Yan Xishan Former Residence Introduction

Yan Xishan (1883-1960), courtesy name Bochuan, experienced significant events in modern Chinese history, including the Tongmenghui's anti-Qing movement, the Xinhai Revolution, the Hongxian Empire, the establishment of the Republic of China, the Central Plains War, the Kuomintang-Communist cooperation, the Second Sino-Japanese War, and the Chinese Civil War, up to the Kuomintang's relocation to Taiwan. He played a crucial role in nearly all major historical events of modern China. He served as the President of the Executive Yuan and Minister of National Defense before the Kuomintang moved to Taiwan.
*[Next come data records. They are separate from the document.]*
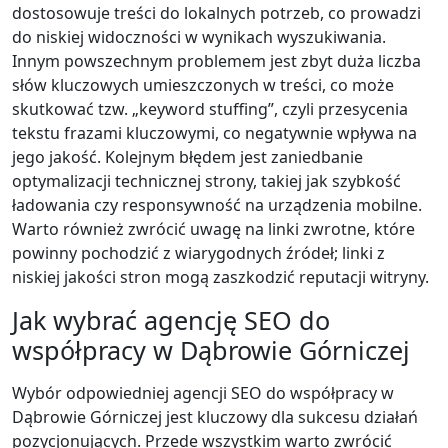
dostosowuje treści do lokalnych potrzeb, co prowadzi
do niskiej widoczności w wynikach wyszukiwania.
Innym powszechnym problemem jest zbyt duża liczba
słów kluczowych umieszczonych w treści, co może
skutkować tzw. „keyword stuffing”, czyli przesycenia
tekstu frazami kluczowymi, co negatywnie wpływa na
jego jakość. Kolejnym błędem jest zaniedbanie
optymalizacji technicznej strony, takiej jak szybkość
ładowania czy responsywność na urządzenia mobilne.
Warto również zwrócić uwagę na linki zwrotne, które
powinny pochodzić z wiarygodnych źródeł; linki z
niskiej jakości stron mogą zaszkodzić reputacji witryny.
Jak wybrać agencję SEO do
współpracy w Dąbrowie Górniczej
Wybór odpowiedniej agencji SEO do współpracy w
Dąbrowie Górniczej jest kluczowy dla sukcesu działań
pozycjonujących. Przede wszystkim warto zwrócić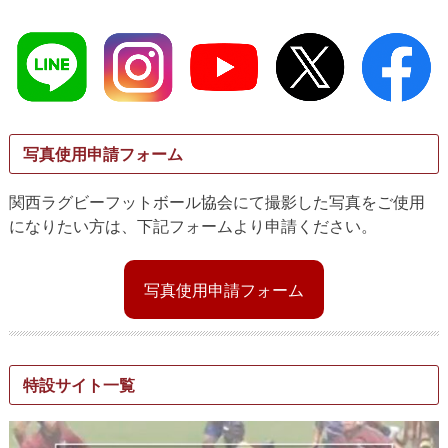
写真使用申請フォーム
関西ラグビーフットボール協会にて撮影した写真をご使用
になりたい方は、下記フォームより申請ください。
写真使用申請フォーム
特設サイト一覧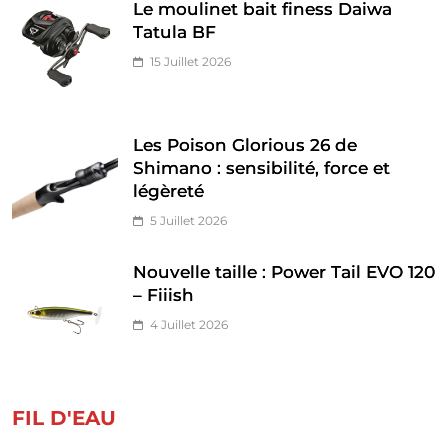
Le moulinet bait finess Daiwa
Tatula BF
15 Juillet 2026
Les Poison Glorious 26 de
Shimano : sensibilité, force et
légèreté
5 Juillet 2026
Nouvelle taille : Power Tail EVO 120
– Fiiish
4 Juillet 2026
FIL D'EAU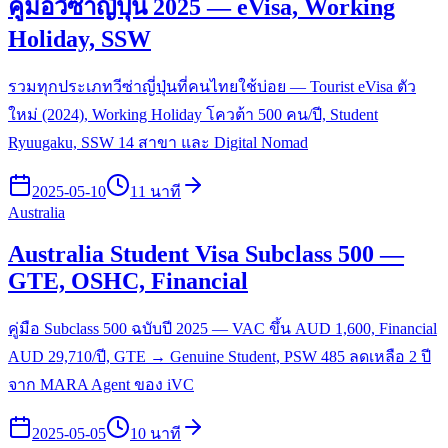
คู่มือวีซ่าญี่ปุ่น 2025 — eVisa, Working
Holiday, SSW
รวมทุกประเภทวีซ่าญี่ปุ่นที่คนไทยใช้บ่อย — Tourist eVisa ตัว
ใหม่ (2024), Working Holiday โควต้า 500 คน/ปี, Student
Ryuugaku, SSW 14 สาขา และ Digital Nomad
2025-05-10
11 นาที
Australia
Australia Student Visa Subclass 500 —
GTE, OSHC, Financial
คู่มือ Subclass 500 ฉบับปี 2025 — VAC ขึ้น AUD 1,600, Financial
AUD 29,710/ปี, GTE → Genuine Student, PSW 485 ลดเหลือ 2 ปี
จาก MARA Agent ของ iVC
2025-05-05
10 นาที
After his resignation, he led his subordinates to live in Yangmingshan. In the last ten years of his seclusion in Yangmingshan, he focused on research and writing, completing works such as "The Great Unity of the World" and "China in Three Hundred Years." He was a practitioner of Confucianism, embodying the principles of virtue, service, and scholarship. In his later years, longing for his hometown and based on military defense needs, he chose to build stone houses named "Zhongneng Cave" and "Red Brick House" on the wind-protected slopes overlooking the Tamsui River estuary and the Taipei Basin. "Zhongneng Cave" is designed in the style of the Shanxi cave dwelling, incorporating features from Chinese, Japanese, and Western architectures, differing significantly in age, scale, and layout from typical historical sites; it is the main structure of the Yan residence, personally named by Yan, reflecting his cosmological observations of the universe through the concept of 'Zhongneng'. This fortress-like residence became the final abode of this important figure in modern history. The "Red Brick House" served as an air-raid shelter, with walls three feet thick, reinforced steel plates on doors and windows, and designs for camouflage and lookout posts. The "Red Brick House" and "Zhongneng Cave" were designated as a city historical site "Yan Xishan's Former Residence" in 2004, and the nearby Yan Xishan's tomb was designated as a monument in 2010.